Yuna Kagesaki (影崎由那, pseudonym 影崎夕那) is a manga and game CG artist, best known for her manga Chibi Vampire/Karin (かりん). Her game credits include KID’s infinity series, such as Never7, and various titles in the Da Capo series (D.C.P.S. and D.C.Four Seasons). We were able to interview her at Sakura-Con 2008 about her work.
Ms. Kagesaki started drawing game CGs for Himeya-soft (姫屋ソフト) in 1993, but since 2001 has been focusing on manga. The game companies she has worked for include KID, CIRCUS/Kadokawa Books (角川書店), JANIS, May-Be Soft, and BELL-DA. The previously mentioned series Karin began serialization in May 2003 and ended in April 2008. She also has a more recent doujinshi circle, Tsubuan Doumei (つぶあん同盟), which does parody works.
We would like to thank Ms. Kagesaki for letting us interview her and the Sakura-Con staff for their assistance in arranging and facilitating the interview.
encubed: How did you start working on game CGs?
Yuna: Job searching. As long as the job was drawing, anything would work. At first, I wanted to become a manga artist, but I wasn’t good enough yet so I looked for a different job.
e: Which game’s work do you feel the best about?
Y: Which game… infinity? Like Never7 (ed: Never7 -the end of infinity-).
e: What made you start to create manga?
Y: I was scouted at a doujinshi event.
e: When you make your own manga, you have complete freedom in the drawings, since you are writing the story. How much freedom do you have with game CGs? How much input do you have to the character designing process?

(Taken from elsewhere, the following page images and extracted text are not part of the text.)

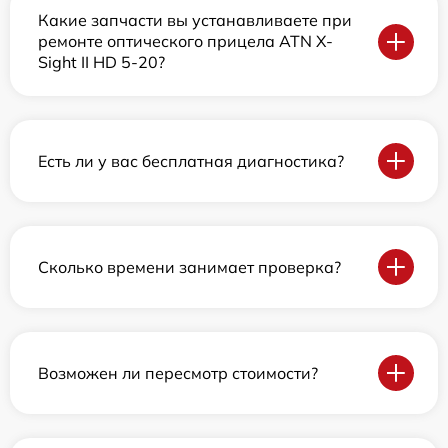
Какие запчасти вы устанавливаете при
ремонте оптического прицела ATN X-
Sight II HD 5-20?
Есть ли у вас бесплатная диагностика?
Сколько времени занимает проверка?
Возможен ли пересмотр стоимости?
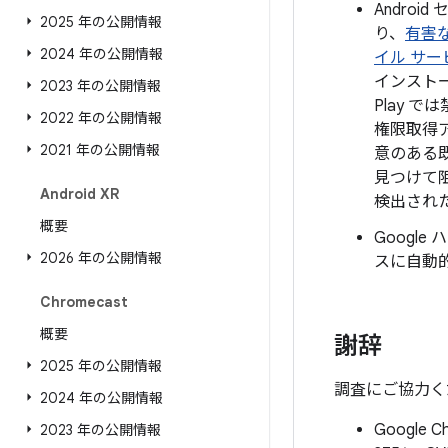
Androi
2025 年の公開情報
り、
有害
2024 年の公開情報
イル サー
インストー
2023 年の公開情報
Play 
2022 年の公開情報
権限取得
2021 年の公開情報
意のある
見つけて
Android XR
検出され
概要
Goog
2026 年の公開情報
スに自動
Chromecast
概要
謝辞
2025 年の公開情報
調査にご協力く
2024 年の公開情報
Google C
2023 年の公開情報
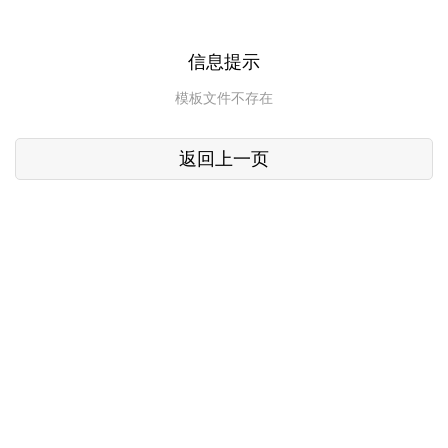
信息提示
模板文件不存在
返回上一页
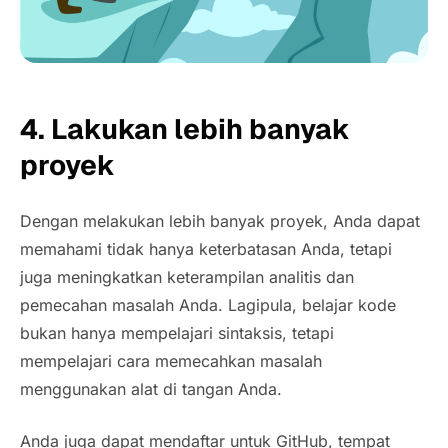
4. Lakukan lebih banyak
proyek
Dengan melakukan lebih banyak proyek, Anda dapat
memahami tidak hanya keterbatasan Anda, tetapi
juga meningkatkan keterampilan analitis dan
pemecahan masalah Anda. Lagipula, belajar kode
bukan hanya mempelajari sintaksis, tetapi
mempelajari cara memecahkan masalah
menggunakan alat di tangan Anda.
Anda juga dapat mendaftar untuk GitHub, tempat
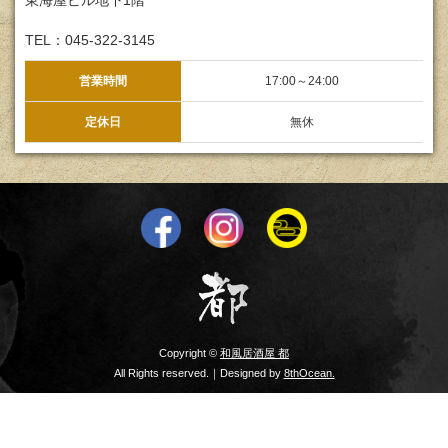
東海屋ビル地下1階
TEL：045-322-3145
営業時間
17:00～24:00
定休日
無休
Copyright ©
和風居酒屋 都
All Rights reserved.｜Designed by
8thOcean.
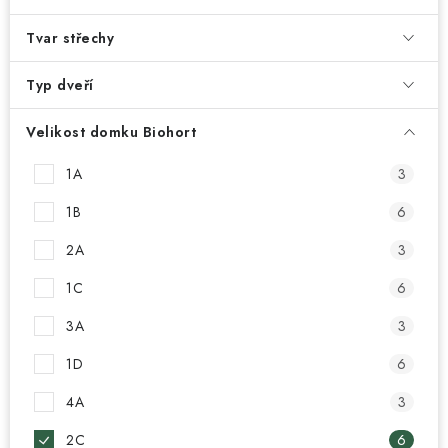
Tvar střechy
Typ dveří
Velikost domku Biohort
1A
3
1B
6
2A
3
1C
6
3A
3
1D
6
4A
3
2C
6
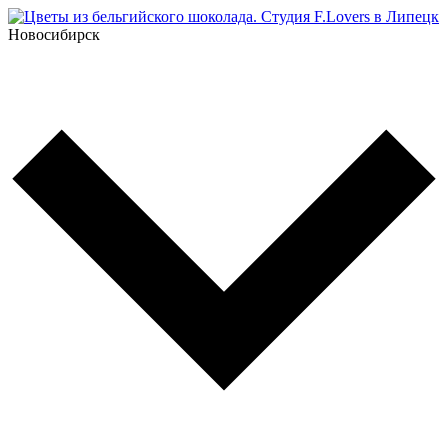
Новосибирск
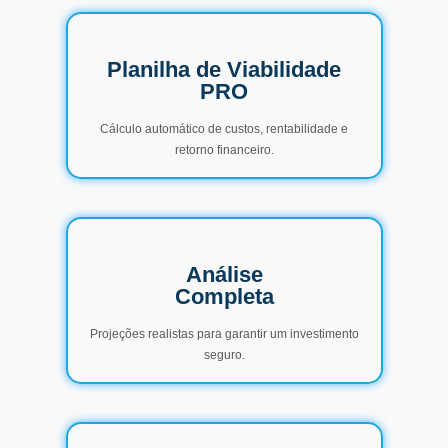
Planilha de Viabilidade
PRO
Cálculo automático de custos, rentabilidade e
retorno financeiro.
Análise
Completa
Projeções realistas para garantir um investimento
seguro.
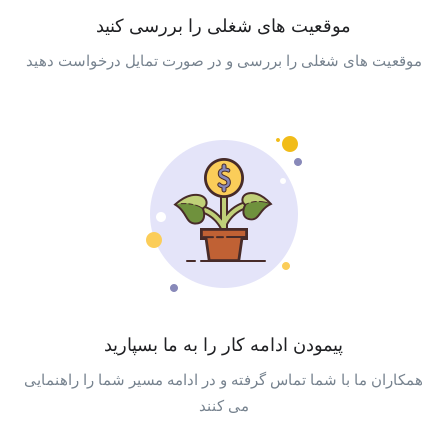
موقعیت های شغلی را بررسی کنید
موقعیت های شغلی را بررسی و در صورت تمایل درخواست دهید
پیمودن ادامه کار را به ما بسپارید
همکاران ما با شما تماس گرفته و در ادامه مسیر شما را راهنمایی
می کنند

Y: It’s hard to fit the characters into the dimensions of the window. It’s probably the same as with anime.
e: How is it drawing for the Da Capo series, where the characters are already well
Y: I was an outsider for that job (ed: did not have any influence). It was my first time having to be careful to draw like the original images, so it was interesting. But in the end, people could still tell they were my drawings.
e: Do you prefer working on game CGs yourself, or collaborating with other artists?
Y: There are times where I drew all the images, but now that I think about it, it’s probably better to draw with other people.
e: How large and detailed do you draw game CGs?
Y: I draw according to the maker’s decision. I usually only draw the character line art, not the details.
e: The graphics up to now have been mostly 640×480, what has changed as the resolution has increased?
Y: Honestly, I don’t know. My latest work hasn’t really been much other than Da Capo. Most of my work as a game illustrator was in the golden age of the NEC-9801. When the age of full color came, I was pretty busy with manga. And with Da Capo I was only doing character design and line art, so I wasn’t really involved.
e: Were you an outsider for other games as well?
Y: Yes, it was mostly like that. The makers pretty much just gave me drawings and told me to do what I like.
e: Are there differences between drawing game CGs and manga?
Y: The screen size and the work schedule. Also, with manga I create the story so I can decide on the frame size I want.
e: Are there any artists that you look up to?
Y: There are so many illustrators, I can’t think of any names. For manga artists, Rin Okamoto (岡本倫), Kazuhiro Fujita (藤田和日郎), and many others. I read a lot of manga.
e: Do you have any recommendations for someone interested in drawing professionally?
Y: Draw a lot. Also keep in mind that other people will look your work.
e: What do you think of translations of the games you work on, both official and unofficial?
Y: With manga, I think, “Oh, this is how the words fit in.”
e: Would Tsubuan Doumei ever consider working on doujin games?
Y: I draw jacket art for voice actor drama CDs from Tsubuan Doumei’s partner circle LIPS. I’ve thought about doing doujin games, but I can’t do anything really high level.